Ich will nur Folgendes sagen: Wir haben der Versuchung der Opposition – der jede Opposition zu erliegen droht –, nur zu meckern und nur Forderungen zu stellen, widerstanden,

[Bürgermeister Harald Wolf: Das zeigt die Rede!]

sondern wir haben uns dazu bekannt, dass seriöse Haushaltspolitik auch gegenfinanzieren muss. Teil 1 der Gegenfinanzierung ist: Stoppen Sie das Gemeinschaftsschulprojekt – 22 Millionen €!

[Joachim Esser (Grüne): 5 Millionen € im Jahr!]

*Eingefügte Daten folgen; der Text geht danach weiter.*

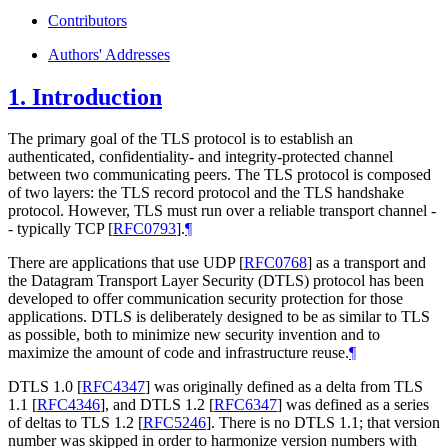
Contributors
Authors' Addresses
1.
Introduction
The primary goal of the TLS protocol is to establish an
authenticated, confidentiality- and integrity-protected channel
between two communicating peers. The TLS protocol is composed
of two layers: the TLS record protocol and the TLS handshake
protocol. However, TLS must run over a reliable transport channel -
- typically TCP
[
RFC0793
]
.
¶
There are applications that use UDP
[
RFC0768
]
as a transport and
the Datagram Transport Layer Security (DTLS) protocol has been
developed to offer communication security protection for those
applications. DTLS is deliberately designed to be as similar to TLS
as possible, both to minimize new security invention and to
maximize the amount of code and infrastructure reuse.
¶
DTLS 1.0
[
RFC4347
]
was originally defined as a delta from TLS
1.1
[
RFC4346
]
, and DTLS 1.2
[
RFC6347
]
was defined as a series
of deltas to TLS 1.2
[
RFC5246
]
. There is no DTLS 1.1; that version
number was skipped in order to harmonize version numbers with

Wir müssen auch in dieser Stadt Vermögen veräußern. Im Gegensatz zu dem, was Herr Sarrazin eben gesagt hat, soll es nicht „verfrühstückt“, nicht nur einmal ausgegeben werden, sondern es soll in den Schuldendienst der Stadt gehen, damit wir die Chance haben, die gesparten Zinsen für Schwerpunktbildungen bei der Inneren Sicherheit, für die Zukunft von jungen Menschen, für bessere Schulen und Kindererziehungshilfen zu nutzen. Das ist unsere Haltung. Das muss sozialverträglich geschehen.

[Zuruf von Jutta Matuschek (Linksfraktion)]

Es ist ein richtiger Weg in Berlin, an dieses Thema zu gehen und es nicht mit einem Tabu zu belegen.

Wenn Sie so dagegen sind, meine Damen und Herren von der PDS,

[Uwe Doering (Linksfraktion): Ich hab’ ja gar nichts gesagt!]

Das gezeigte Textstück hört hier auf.